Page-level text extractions
= = = = = = =

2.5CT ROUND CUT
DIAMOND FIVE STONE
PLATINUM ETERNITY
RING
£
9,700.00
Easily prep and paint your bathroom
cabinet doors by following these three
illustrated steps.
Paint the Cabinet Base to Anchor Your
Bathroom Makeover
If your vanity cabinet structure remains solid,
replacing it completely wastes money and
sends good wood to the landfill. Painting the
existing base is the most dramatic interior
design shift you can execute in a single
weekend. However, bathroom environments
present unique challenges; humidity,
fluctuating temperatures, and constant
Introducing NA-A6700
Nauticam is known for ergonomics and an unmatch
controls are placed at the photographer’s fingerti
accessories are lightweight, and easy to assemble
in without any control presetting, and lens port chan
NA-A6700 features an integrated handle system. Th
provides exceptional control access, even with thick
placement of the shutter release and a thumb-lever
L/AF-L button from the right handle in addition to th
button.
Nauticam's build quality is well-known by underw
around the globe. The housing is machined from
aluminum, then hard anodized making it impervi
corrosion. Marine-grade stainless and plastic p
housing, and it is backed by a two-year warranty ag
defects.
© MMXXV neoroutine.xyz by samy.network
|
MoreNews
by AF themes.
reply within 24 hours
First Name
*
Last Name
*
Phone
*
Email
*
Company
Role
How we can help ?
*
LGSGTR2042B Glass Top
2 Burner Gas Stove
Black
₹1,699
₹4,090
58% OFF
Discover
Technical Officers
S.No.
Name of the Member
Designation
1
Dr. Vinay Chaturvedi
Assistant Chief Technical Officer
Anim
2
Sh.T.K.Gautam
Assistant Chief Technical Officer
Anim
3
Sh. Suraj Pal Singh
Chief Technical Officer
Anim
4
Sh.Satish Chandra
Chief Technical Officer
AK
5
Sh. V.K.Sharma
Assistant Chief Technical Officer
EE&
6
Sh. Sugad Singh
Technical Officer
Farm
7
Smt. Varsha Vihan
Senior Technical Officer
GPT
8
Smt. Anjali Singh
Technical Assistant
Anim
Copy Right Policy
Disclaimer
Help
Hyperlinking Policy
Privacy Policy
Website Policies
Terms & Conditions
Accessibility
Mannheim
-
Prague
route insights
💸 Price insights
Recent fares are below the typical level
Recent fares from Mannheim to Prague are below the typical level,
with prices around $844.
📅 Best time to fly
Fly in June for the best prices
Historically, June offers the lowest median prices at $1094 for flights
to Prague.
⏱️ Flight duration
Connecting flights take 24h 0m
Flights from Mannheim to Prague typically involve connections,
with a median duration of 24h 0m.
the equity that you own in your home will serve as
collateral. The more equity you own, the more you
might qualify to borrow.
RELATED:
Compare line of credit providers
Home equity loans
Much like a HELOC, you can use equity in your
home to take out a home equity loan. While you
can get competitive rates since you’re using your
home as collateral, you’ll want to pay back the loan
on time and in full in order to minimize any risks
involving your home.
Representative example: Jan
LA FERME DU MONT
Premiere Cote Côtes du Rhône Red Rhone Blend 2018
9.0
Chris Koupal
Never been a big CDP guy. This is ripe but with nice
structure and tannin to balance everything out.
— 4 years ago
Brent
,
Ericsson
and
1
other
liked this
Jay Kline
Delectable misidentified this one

= = = = = = =

■ **Task to complete**:
Look through the entries above. Copy each line in which the string "known" occurs.

■ **Response to this exercise**:
Nauticam is known for ergonomics and an unmatch
Nauticam's build quality is well-known by underw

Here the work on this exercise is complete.